* _Exercise description_:
Find and copy the lines in the records beneath this task that contain the word "Google".

§ §

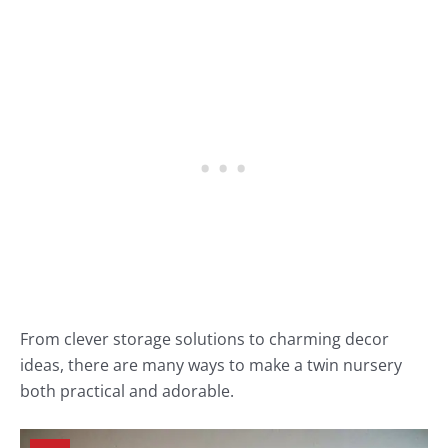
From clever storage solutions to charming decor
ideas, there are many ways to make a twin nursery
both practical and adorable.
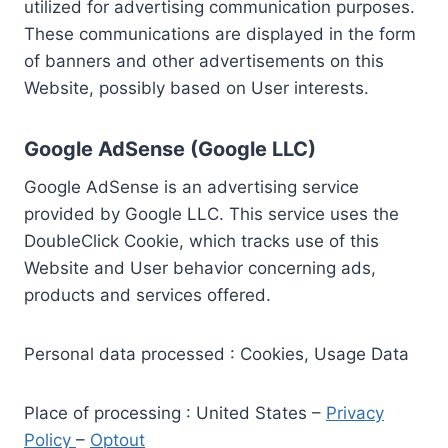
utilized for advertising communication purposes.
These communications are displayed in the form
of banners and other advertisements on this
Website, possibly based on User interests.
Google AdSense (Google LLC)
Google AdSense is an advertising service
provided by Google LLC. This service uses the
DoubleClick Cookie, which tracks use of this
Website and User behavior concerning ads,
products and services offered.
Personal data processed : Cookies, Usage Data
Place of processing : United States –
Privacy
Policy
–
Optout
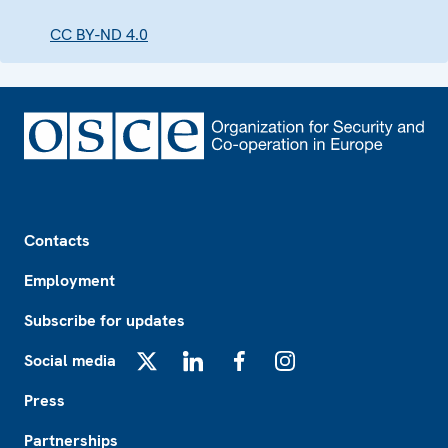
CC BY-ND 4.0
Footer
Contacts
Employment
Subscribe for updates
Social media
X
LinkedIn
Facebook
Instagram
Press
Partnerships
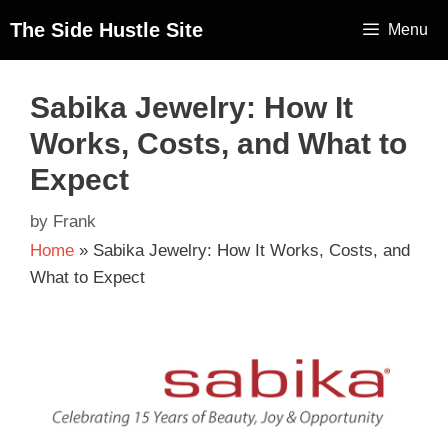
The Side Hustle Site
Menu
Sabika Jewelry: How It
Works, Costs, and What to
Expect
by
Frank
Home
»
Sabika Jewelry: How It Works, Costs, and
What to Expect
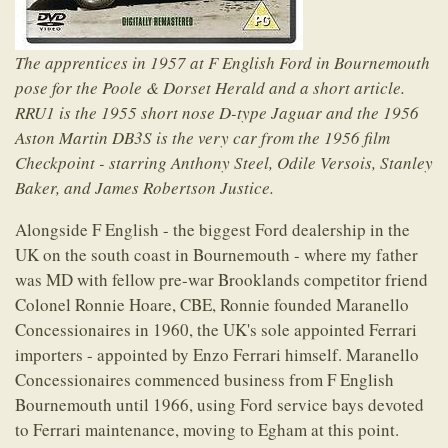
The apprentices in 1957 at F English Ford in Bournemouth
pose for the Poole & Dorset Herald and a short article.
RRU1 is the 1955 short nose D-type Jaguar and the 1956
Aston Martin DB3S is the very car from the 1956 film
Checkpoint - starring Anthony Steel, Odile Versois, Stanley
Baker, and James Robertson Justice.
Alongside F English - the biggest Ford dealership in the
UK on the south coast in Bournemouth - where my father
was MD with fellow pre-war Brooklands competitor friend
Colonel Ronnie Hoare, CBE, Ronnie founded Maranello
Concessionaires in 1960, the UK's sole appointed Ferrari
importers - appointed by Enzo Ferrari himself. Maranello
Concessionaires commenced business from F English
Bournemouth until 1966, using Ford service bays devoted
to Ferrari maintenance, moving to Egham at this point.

§ §

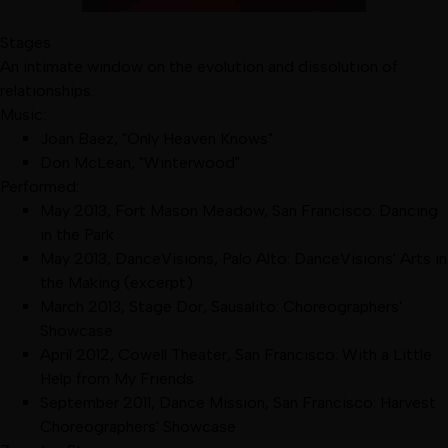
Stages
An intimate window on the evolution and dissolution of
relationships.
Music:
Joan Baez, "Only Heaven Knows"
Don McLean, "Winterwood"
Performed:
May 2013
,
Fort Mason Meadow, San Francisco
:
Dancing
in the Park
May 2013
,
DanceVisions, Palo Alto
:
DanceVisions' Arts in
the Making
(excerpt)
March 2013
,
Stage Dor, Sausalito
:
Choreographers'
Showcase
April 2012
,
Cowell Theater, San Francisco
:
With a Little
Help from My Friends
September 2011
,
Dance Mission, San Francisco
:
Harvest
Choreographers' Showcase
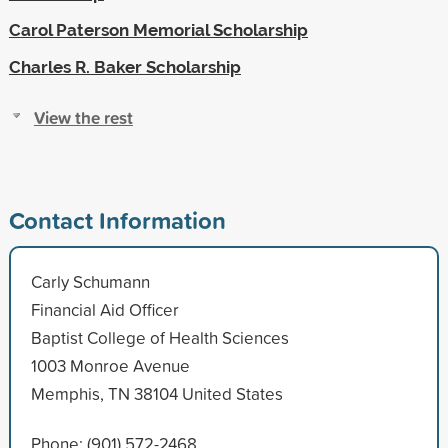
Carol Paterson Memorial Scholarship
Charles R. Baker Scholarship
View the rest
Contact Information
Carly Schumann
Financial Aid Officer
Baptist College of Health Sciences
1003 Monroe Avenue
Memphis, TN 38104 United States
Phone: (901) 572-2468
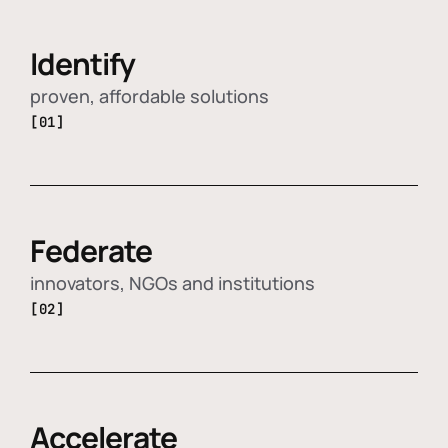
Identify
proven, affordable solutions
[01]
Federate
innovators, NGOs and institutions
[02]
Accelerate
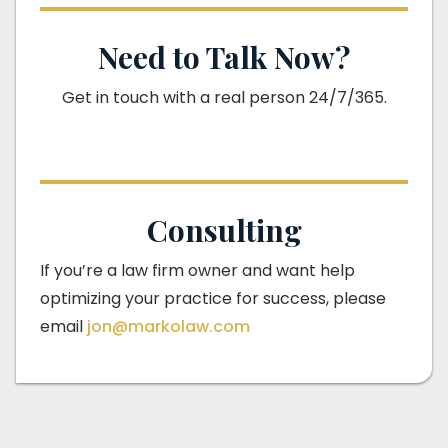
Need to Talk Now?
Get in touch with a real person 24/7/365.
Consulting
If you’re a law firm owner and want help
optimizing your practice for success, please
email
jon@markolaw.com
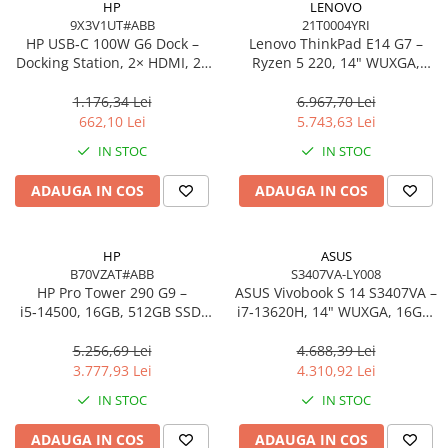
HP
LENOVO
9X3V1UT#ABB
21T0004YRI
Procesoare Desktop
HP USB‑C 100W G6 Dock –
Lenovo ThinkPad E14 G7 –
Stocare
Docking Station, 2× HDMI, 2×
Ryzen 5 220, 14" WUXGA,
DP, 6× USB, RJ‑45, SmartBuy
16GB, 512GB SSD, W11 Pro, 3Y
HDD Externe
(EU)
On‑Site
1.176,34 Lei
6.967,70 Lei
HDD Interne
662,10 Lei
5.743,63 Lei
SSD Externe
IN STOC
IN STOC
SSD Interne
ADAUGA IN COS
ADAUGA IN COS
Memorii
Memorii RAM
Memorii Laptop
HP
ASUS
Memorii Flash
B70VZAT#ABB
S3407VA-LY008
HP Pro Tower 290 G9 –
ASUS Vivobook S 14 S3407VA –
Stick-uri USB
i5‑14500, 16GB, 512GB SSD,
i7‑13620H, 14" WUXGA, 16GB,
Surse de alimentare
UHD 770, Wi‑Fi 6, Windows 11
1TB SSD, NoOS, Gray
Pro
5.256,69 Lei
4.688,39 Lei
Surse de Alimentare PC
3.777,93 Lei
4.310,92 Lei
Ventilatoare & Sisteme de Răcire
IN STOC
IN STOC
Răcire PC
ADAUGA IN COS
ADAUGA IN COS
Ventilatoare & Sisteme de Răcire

§ §

* _Task output_:
Google AdSense (Google LLC)
Google AdSense is an advertising service
provided by Google LLC. This service uses the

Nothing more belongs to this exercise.